◆ **EXERCISE DETAILS**: Please tally the lines below that contain the word "item" and reply with the total alone.

── EXTRACTED INFORMATION ──

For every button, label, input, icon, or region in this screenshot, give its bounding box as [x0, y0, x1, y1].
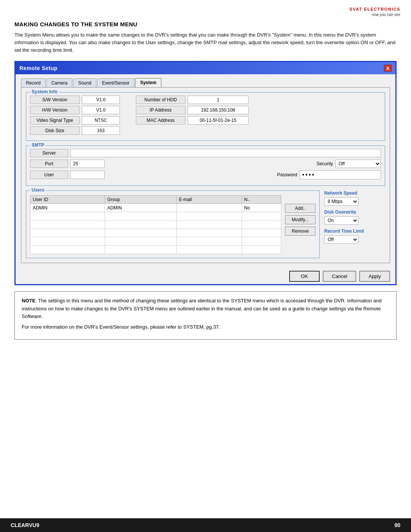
ip-address-value: 192.168.150.108	[188, 106, 249, 114]
info-row-signal: Video Signal Type NTSC MAC Address 00-11…	[30, 116, 381, 125]
note-box: NOTE: The settings in this menu and the …	[14, 291, 397, 340]
tab-content-system: System Info S/W Version V1.0 Number of H…	[21, 87, 390, 263]
sw-version-value: V1.0	[82, 96, 120, 104]
remove-user-button[interactable]: Remove	[285, 227, 315, 236]
note-line-2: For more information on the DVR's Event/…	[22, 323, 389, 331]
hdd-count-label: Number of HDD	[136, 96, 185, 104]
record-time-limit-select-row: Off 1 Hr 2 Hr 3 Hr	[324, 235, 385, 244]
add-user-button[interactable]: Add..	[285, 204, 315, 213]
smtp-user-row: User Password	[30, 170, 381, 179]
ip-address-label: IP Address	[136, 106, 185, 114]
intro-text: The System Menu allows you to make the s…	[14, 31, 397, 54]
group-cell: ADMIN	[105, 204, 176, 212]
record-time-limit-select[interactable]: Off 1 Hr 2 Hr 3 Hr	[324, 235, 358, 244]
smtp-password-label: Password	[277, 172, 297, 177]
table-row: ADMIN ADMIN No	[30, 204, 281, 212]
page-heading: Making Changes to the System Menu	[14, 21, 397, 27]
info-row-disk: Disk Size 163	[30, 126, 381, 135]
table-row	[30, 220, 281, 229]
users-section-label: Users	[30, 187, 46, 193]
smtp-user-input[interactable]	[70, 171, 105, 179]
modify-user-button[interactable]: Modify...	[285, 215, 315, 224]
dialog-title: Remote Setup	[19, 65, 57, 71]
record-time-limit-section: Record Time Limit Off 1 Hr 2 Hr 3 Hr	[324, 228, 385, 244]
brand-header: SVAT ELECTRONICS now you can see	[0, 0, 411, 19]
mac-address-value: 00-11-5f-01-2e-15	[188, 116, 249, 125]
section-users: Users User ID Group E-mail	[26, 190, 320, 258]
hw-version-value: V1.0	[82, 106, 120, 114]
video-signal-label: Video Signal Type	[30, 116, 80, 125]
note-prefix: NOTE	[22, 298, 35, 304]
email-cell	[177, 204, 242, 212]
users-table: User ID Group E-mail N..	[30, 195, 281, 254]
disk-overwrite-select[interactable]: On Off	[324, 216, 358, 225]
tab-record[interactable]: Record	[21, 78, 46, 87]
note-line-1: NOTE: The settings in this menu and the …	[22, 297, 389, 320]
network-speed-select-row: 8 Mbps 4 Mbps 2 Mbps 1 Mbps	[324, 197, 385, 206]
col-email: E-mail	[177, 196, 242, 204]
brand-name: SVAT ELECTRONICS	[349, 7, 400, 11]
note-text-1: : The settings in this menu and the meth…	[22, 298, 382, 319]
users-and-controls: Users User ID Group E-mail	[26, 190, 385, 258]
users-buttons: Add.. Modify... Remove	[285, 195, 315, 254]
dialog-footer: OK Cancel Apply	[16, 268, 395, 284]
smtp-label: SMTP	[30, 142, 46, 148]
tab-sound[interactable]: Sound	[73, 78, 96, 87]
smtp-port-label: Port	[30, 160, 68, 168]
table-row	[30, 229, 281, 237]
disk-overwrite-select-row: On Off	[324, 216, 385, 225]
page-wrapper: SVAT ELECTRONICS now you can see Making …	[0, 0, 411, 532]
note-text-2: For more information on the DVR's Event/…	[22, 324, 220, 330]
tabs-row: Record Camera Sound Event/Sensor System	[21, 78, 390, 87]
sw-version-label: S/W Version	[30, 96, 80, 104]
table-row	[30, 237, 281, 246]
main-content: Making Changes to the System Menu The Sy…	[0, 19, 411, 518]
hdd-count-value: 1	[188, 96, 249, 104]
users-table-wrap: User ID Group E-mail N..	[30, 195, 281, 254]
smtp-password-input[interactable]	[299, 170, 381, 179]
smtp-port-row: Port Security Off SSL TLS	[30, 160, 381, 168]
col-group: Group	[105, 196, 176, 204]
col-user-id: User ID	[30, 196, 105, 204]
smtp-server-row: Server	[30, 149, 381, 157]
section-system-info: System Info S/W Version V1.0 Number of H…	[26, 92, 385, 141]
dialog-box: Remote Setup X Record Camera Sound Event…	[14, 61, 397, 285]
info-row-hw: H/W Version V1.0 IP Address 192.168.150.…	[30, 106, 381, 114]
table-row	[30, 246, 281, 254]
section-smtp: SMTP Server Port Security Off	[26, 145, 385, 186]
info-row-sw: S/W Version V1.0 Number of HDD 1	[30, 96, 381, 104]
dialog-titlebar: Remote Setup X	[16, 62, 395, 74]
disk-overwrite-section: Disk Overwrite On Off	[324, 209, 385, 225]
n-cell: No	[242, 204, 281, 212]
ok-button[interactable]: OK	[289, 271, 320, 282]
smtp-server-label: Server	[30, 149, 68, 157]
tab-system[interactable]: System	[135, 78, 161, 87]
smtp-port-input[interactable]	[70, 160, 105, 168]
network-speed-select[interactable]: 8 Mbps 4 Mbps 2 Mbps 1 Mbps	[324, 197, 358, 206]
smtp-security-label: Security	[317, 161, 333, 166]
user-id-cell: ADMIN	[30, 204, 105, 212]
smtp-user-label: User	[30, 171, 68, 179]
tab-event-sensor[interactable]: Event/Sensor	[97, 78, 134, 87]
smtp-security-select[interactable]: Off SSL TLS	[335, 160, 381, 168]
mac-address-label: MAC Address	[136, 116, 185, 125]
network-speed-label: Network Speed	[324, 190, 385, 196]
page-footer: CLEARVU9 90	[0, 518, 411, 532]
users-area: User ID Group E-mail N..	[30, 195, 315, 254]
network-speed-section: Network Speed 8 Mbps 4 Mbps 2 Mbps 1 Mbp…	[324, 190, 385, 206]
dialog-close-button[interactable]: X	[384, 65, 392, 72]
video-signal-value: NTSC	[82, 116, 120, 125]
system-info-label: System Info	[30, 89, 59, 94]
dialog-body: Record Camera Sound Event/Sensor System …	[16, 74, 395, 268]
hw-version-label: H/W Version	[30, 106, 80, 114]
disk-size-value: 163	[82, 126, 120, 135]
record-time-limit-label: Record Time Limit	[324, 228, 385, 234]
footer-product: CLEARVU9	[11, 522, 39, 528]
cancel-button[interactable]: Cancel	[323, 271, 356, 282]
tab-camera[interactable]: Camera	[46, 78, 73, 87]
disk-size-label: Disk Size	[30, 126, 80, 135]
apply-button[interactable]: Apply	[359, 271, 390, 282]
smtp-server-input[interactable]	[70, 149, 381, 157]
col-n: N..	[242, 196, 281, 204]
footer-page-number: 90	[394, 522, 400, 528]
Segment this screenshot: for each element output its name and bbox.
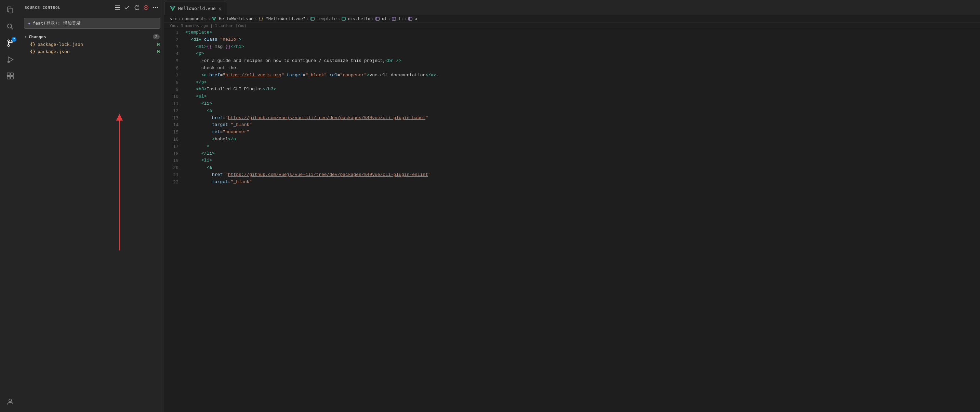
- svg-rect-37: [409, 18, 412, 21]
- svg-rect-29: [310, 18, 314, 21]
- svg-point-4: [8, 40, 10, 42]
- red-arrow-annotation: [21, 0, 164, 412]
- code-line-9: <h3>Installed CLI Plugins</h3>: [185, 86, 980, 93]
- tab-close-button[interactable]: ×: [218, 6, 221, 11]
- sidebar-more-icon[interactable]: [151, 3, 160, 12]
- editor-area: HelloWorld.vue × src › components › Hell…: [164, 0, 980, 412]
- svg-rect-17: [115, 5, 120, 6]
- svg-rect-10: [7, 73, 10, 76]
- svg-line-3: [11, 28, 13, 30]
- code-line-18: </li>: [185, 150, 980, 157]
- blame-info: You, 3 months ago | 1 author (You): [164, 23, 980, 29]
- code-line-16: >babel</a: [185, 136, 980, 143]
- code-line-21: href="https://github.com/vuejs/vue-cli/t…: [185, 171, 980, 179]
- code-line-10: <ul>: [185, 93, 980, 100]
- breadcrumb-helloworldvue-sym[interactable]: {} "HelloWorld.vue": [259, 16, 305, 21]
- code-line-7: <a href="https://cli.vuejs.org" target="…: [185, 72, 980, 79]
- extensions-icon[interactable]: [3, 69, 18, 83]
- line-numbers: 1 2 3 4 5 6 7 8 9 10 11 12 13 14 15 16 1…: [164, 29, 183, 412]
- svg-rect-33: [375, 18, 379, 21]
- source-control-icon[interactable]: 2: [3, 35, 18, 51]
- code-line-4: <p>: [185, 50, 980, 57]
- sidebar-refresh-icon[interactable]: [132, 3, 140, 12]
- a-icon: [408, 17, 412, 21]
- tab-helloworld-vue[interactable]: HelloWorld.vue ×: [164, 2, 227, 15]
- code-line-20: <a: [185, 164, 980, 171]
- breadcrumb-sep-2: ›: [208, 17, 211, 21]
- code-line-1: <template>: [185, 29, 980, 36]
- search-icon[interactable]: [3, 19, 18, 34]
- breadcrumb-li[interactable]: li: [392, 16, 403, 21]
- breadcrumb: src › components › HelloWorld.vue › {} "…: [164, 15, 980, 23]
- commit-input-text: feat(登录): 增加登录: [32, 20, 81, 26]
- code-line-3: <h1>{{ msg }}</h1>: [185, 43, 980, 51]
- breadcrumb-components[interactable]: components: [182, 16, 207, 21]
- svg-point-14: [9, 399, 12, 402]
- breadcrumb-template[interactable]: template: [310, 16, 337, 21]
- vue-tab-icon: [170, 6, 175, 11]
- code-content[interactable]: <template> <div class="hello"> <h1>{{ ms…: [183, 29, 980, 412]
- svg-rect-19: [115, 9, 120, 10]
- sidebar: SOURCE CONTROL: [21, 0, 164, 412]
- account-icon[interactable]: [3, 394, 18, 409]
- breadcrumb-ul[interactable]: ul: [375, 16, 387, 21]
- breadcrumb-sep-3: ›: [255, 17, 257, 21]
- sidebar-title: SOURCE CONTROL: [25, 5, 60, 10]
- code-line-5: For a guide and recipes on how to config…: [185, 57, 980, 65]
- code-line-14: target="_blank": [185, 121, 980, 129]
- file-status-package-json: M: [157, 49, 160, 54]
- breadcrumb-a[interactable]: a: [408, 16, 417, 21]
- svg-point-22: [153, 7, 154, 8]
- code-line-15: rel="noopener": [185, 129, 980, 136]
- ul-icon: [375, 17, 380, 21]
- file-item-package-json[interactable]: {} package.json M: [21, 48, 164, 55]
- breadcrumb-sep-5: ›: [338, 17, 340, 21]
- divhello-icon: [342, 17, 346, 21]
- svg-rect-11: [11, 73, 13, 76]
- svg-rect-1: [9, 8, 12, 13]
- changes-header-left: ▾ Changes: [25, 35, 46, 39]
- source-control-badge: 2: [12, 37, 16, 42]
- svg-point-2: [8, 24, 12, 28]
- chevron-icon: ▾: [25, 35, 27, 39]
- tab-filename: HelloWorld.vue: [178, 6, 216, 11]
- svg-point-24: [157, 7, 158, 8]
- changes-header[interactable]: ▾ Changes 2: [21, 33, 164, 41]
- code-editor[interactable]: 1 2 3 4 5 6 7 8 9 10 11 12 13 14 15 16 1…: [164, 29, 980, 412]
- breadcrumb-template-text: template: [317, 16, 337, 21]
- json-file-icon-2: {}: [30, 49, 35, 54]
- file-name-package-json: package.json: [38, 49, 70, 54]
- svg-rect-12: [7, 76, 10, 79]
- sidebar-commit-check-icon[interactable]: [123, 3, 131, 12]
- svg-point-5: [8, 45, 10, 46]
- template-icon: [310, 17, 315, 21]
- files-icon[interactable]: [3, 3, 18, 18]
- file-status-package-lock: M: [157, 42, 160, 47]
- code-line-8: </p>: [185, 79, 980, 86]
- breadcrumb-src-text: src: [170, 16, 177, 21]
- sparkle-icon: ✦: [28, 21, 30, 26]
- run-icon[interactable]: [3, 52, 18, 67]
- breadcrumb-sep-6: ›: [372, 17, 374, 21]
- breadcrumb-sep-4: ›: [307, 17, 309, 21]
- changes-label: Changes: [29, 35, 46, 39]
- breadcrumb-sep-8: ›: [404, 17, 407, 21]
- breadcrumb-src[interactable]: src: [170, 16, 177, 21]
- file-item-left-2: {} package.json: [30, 49, 70, 54]
- breadcrumb-sep-7: ›: [388, 17, 390, 21]
- file-item-package-lock[interactable]: {} package-lock.json M: [21, 41, 164, 48]
- file-item-left: {} package-lock.json: [30, 42, 83, 47]
- breadcrumb-divhello[interactable]: div.hello: [342, 16, 370, 21]
- li-icon: [392, 17, 396, 21]
- code-line-2: <div class="hello">: [185, 36, 980, 43]
- code-line-6: check out the: [185, 65, 980, 72]
- svg-rect-35: [392, 18, 396, 21]
- curly-icon: {}: [259, 16, 263, 21]
- breadcrumb-helloworld-vue[interactable]: HelloWorld.vue: [212, 16, 253, 21]
- commit-input-box[interactable]: ✦ feat(登录): 增加登录: [24, 18, 161, 29]
- sidebar-list-icon[interactable]: [113, 3, 121, 12]
- code-line-11: <li>: [185, 100, 980, 107]
- sidebar-actions: [113, 3, 160, 12]
- changes-section: ▾ Changes 2 {} package-lock.json M {} pa…: [21, 33, 164, 55]
- sidebar-gitlens-icon[interactable]: [142, 3, 150, 12]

───

◆ **TASK RESPONSE**: 4